==== Information supplied ====

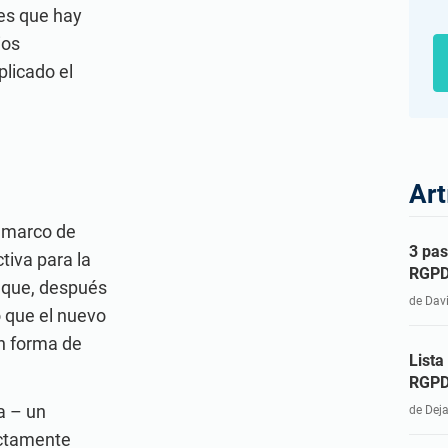
 es que hay
ios
plicado el
Art
l marco de
3 pas
tiva para la
RGP
 que, después
de Dav
ó que el nuevo
en forma de
Lista
RGPD
a – un
de Dej
ectamente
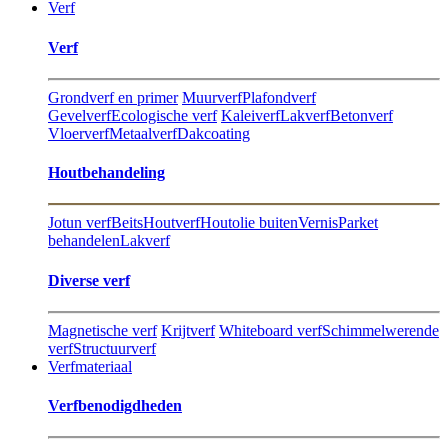
Verf
Verf
Grondverf en primer
Muurverf
Plafondverf
Gevelverf
Ecologische verf
Kaleiverf
Lakverf
Betonverf
Vloerverf
Metaalverf
Dakcoating
Hout​behandeling
Jotun verf
Beits
Houtverf
Houtolie buiten
Vernis
Parket
behandelen
Lakverf
Diverse verf
Magnetische verf
Krijtverf
Whiteboard verf
Schimmelwerende
verf
Structuurverf
Verfmateriaal
Verfbenodigdheden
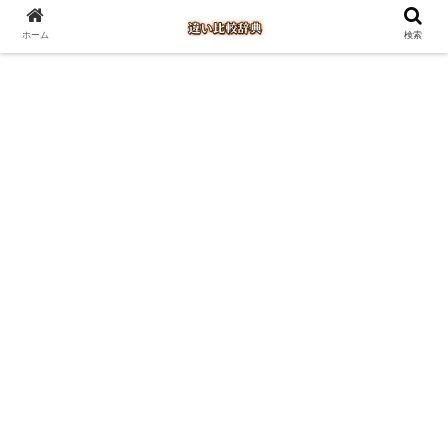
ホーム
検索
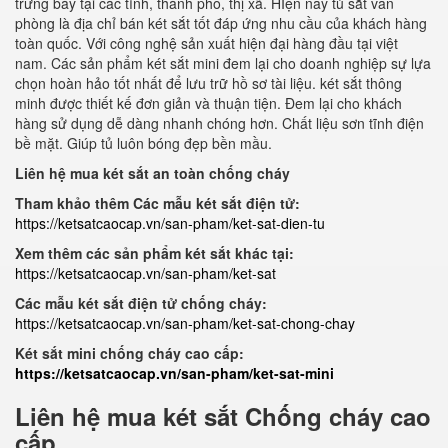
trưng bày tại các tỉnh, thành phố, thị xã. HIện nay tủ sắt văn
phòng là địa chỉ bán két sắt tốt đáp ứng nhu cầu của khách hàng
toàn quốc. Với công nghệ sản xuất hiện đại hàng đầu tại việt
nam. Các sản phẩm két sắt mini đem lại cho doanh nghiệp sự lựa
chọn hoàn hảo tốt nhất để lưu trữ hồ sơ tài liệu. két sắt thông
minh được thiết kế đơn giản và thuận tiện. Đem lại cho khách
hàng sử dụng dễ dàng nhanh chóng hơn. Chất liệu sơn tĩnh điện
bề mặt. Giúp tủ luôn bóng đẹp bền mầu.
Liên hệ mua két sắt an toàn chống cháy
Tham khảo thêm Các mẫu két sắt điện tử:
https://ketsatcaocap.vn/san-pham/ket-sat-dien-tu
Xem thêm các sản phẩm két sắt khác tại:
https://ketsatcaocap.vn/san-pham/ket-sat
Các mẫu két sắt điện tử chống cháy:
https://ketsatcaocap.vn/san-pham/ket-sat-chong-chay
Két sắt mini chống cháy cao cấp:
https://ketsatcaocap.vn/san-pham/ket-sat-mini
Liên hệ mua két sắt Chống cháy cao
cấp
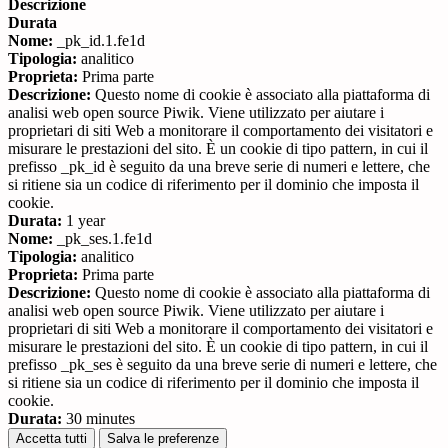
Descrizione
Durata
Nome:
_pk_id.1.fe1d
Tipologia:
analitico
Proprieta:
Prima parte
Descrizione:
Questo nome di cookie è associato alla piattaforma di
analisi web open source Piwik. Viene utilizzato per aiutare i
proprietari di siti Web a monitorare il comportamento dei visitatori e
misurare le prestazioni del sito. È un cookie di tipo pattern, in cui il
prefisso _pk_id è seguito da una breve serie di numeri e lettere, che
si ritiene sia un codice di riferimento per il dominio che imposta il
cookie.
Durata:
1 year
Nome:
_pk_ses.1.fe1d
Tipologia:
analitico
Proprieta:
Prima parte
Descrizione:
Questo nome di cookie è associato alla piattaforma di
analisi web open source Piwik. Viene utilizzato per aiutare i
proprietari di siti Web a monitorare il comportamento dei visitatori e
misurare le prestazioni del sito. È un cookie di tipo pattern, in cui il
prefisso _pk_ses è seguito da una breve serie di numeri e lettere, che
si ritiene sia un codice di riferimento per il dominio che imposta il
cookie.
Durata:
30 minutes
Accetta tutti
Salva le preferenze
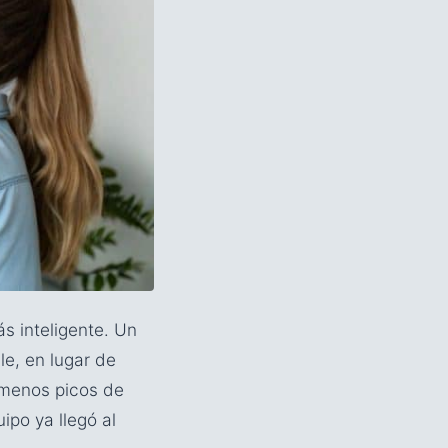
ás inteligente. Un
le, en lugar de
 menos picos de
ipo ya llegó al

====

▶ **Work order**
What is needed is an exact reproduction of the data, pictures excluded.

▶ **Answer to the problem**
 es que hay
ios
plicado el
Art
l marco de
3 pas
tiva para la
RGP
 que, después
de Dav
ó que el nuevo
en forma de
Lista
RGPD
a – un
de Dej
ectamente
Verf
Verf
Grondverf en primer
Muurverf
Plafondverf
Gevelverf
Ecologische verf
Kaleiverf
Lakverf
Betonverf
Vloerverf
Metaalverf
Dakcoating
Hout​behandeling
Jotun verf
Beits
Houtverf
Houtolie buiten
Vernis
Parket
behandelen
Lakverf
Diverse verf
Magnetische verf
Krijtverf
Whiteboard verf
Schimmelwerende
verf
Structuurverf
Verfmateriaal
Verfbenodigdheden
ホーム
検索
trưng bày tại các tỉnh, thành phố, thị xã. HIện nay tủ sắt văn
phòng là địa chỉ bán két sắt tốt đáp ứng nhu cầu của khách hàng
toàn quốc. Với công nghệ sản xuất hiện đại hàng đầu tại việt
nam. Các sản phẩm két sắt mini đem lại cho doanh nghiệp sự lựa
chọn hoàn hảo tốt nhất để lưu trữ hồ sơ tài liệu. két sắt thông
minh được thiết kế đơn giản và thuận tiện. Đem lại cho khách
hàng sử dụng dễ dàng nhanh chóng hơn. Chất liệu sơn tĩnh điện
bề mặt. Giúp tủ luôn bóng đẹp bền mầu.
Liên hệ mua két sắt an toàn chống cháy
Tham khảo thêm Các mẫu két sắt điện tử:
https://ketsatcaocap.vn/san-pham/ket-sat-dien-tu
Xem thêm các sản phẩm két sắt khác tại:
https://ketsatcaocap.vn/san-pham/ket-sat
Các mẫu két sắt điện tử chống cháy:
https://ketsatcaocap.vn/san-pham/ket-sat-chong-chay
Két sắt mini chống cháy cao cấp:
https://ketsatcaocap.vn/san-pham/ket-sat-mini
Liên hệ mua két sắt Chống cháy cao
cấp
Descrizione
Durata
Nome:
_pk_id.1.fe1d
Tipologia:
analitico
Proprieta:
Prima parte
Descrizione:
Questo nome di cookie è associato alla piattaforma di
analisi web open source Piwik. Viene utilizzato per aiutare i
proprietari di siti Web a monitorare il comportamento dei visitatori e
misurare le prestazioni del sito. È un cookie di tipo pattern, in cui il
prefisso _pk_id è seguito da una breve serie di numeri e lettere, che
si ritiene sia un codice di riferimento per il dominio che imposta il
cookie.
Durata:
1 year
Nome:
_pk_ses.1.fe1d
Tipologia:
analitico
Proprieta:
Prima parte
Descrizione:
Questo nome di cookie è associato alla piattaforma di
analisi web open source Piwik. Viene utilizzato per aiutare i
proprietari di siti Web a monitorare il comportamento dei visitatori e
misurare le prestazioni del sito. È un cookie di tipo pattern, in cui il
prefisso _pk_ses è seguito da una breve serie di numeri e lettere, che
si ritiene sia un codice di riferimento per il dominio che imposta il
cookie.
Durata:
30 minutes
Accetta tutti
Salva le preferenze
ás inteligente. Un
le, en lugar de
 menos picos de
ipo ya llegó al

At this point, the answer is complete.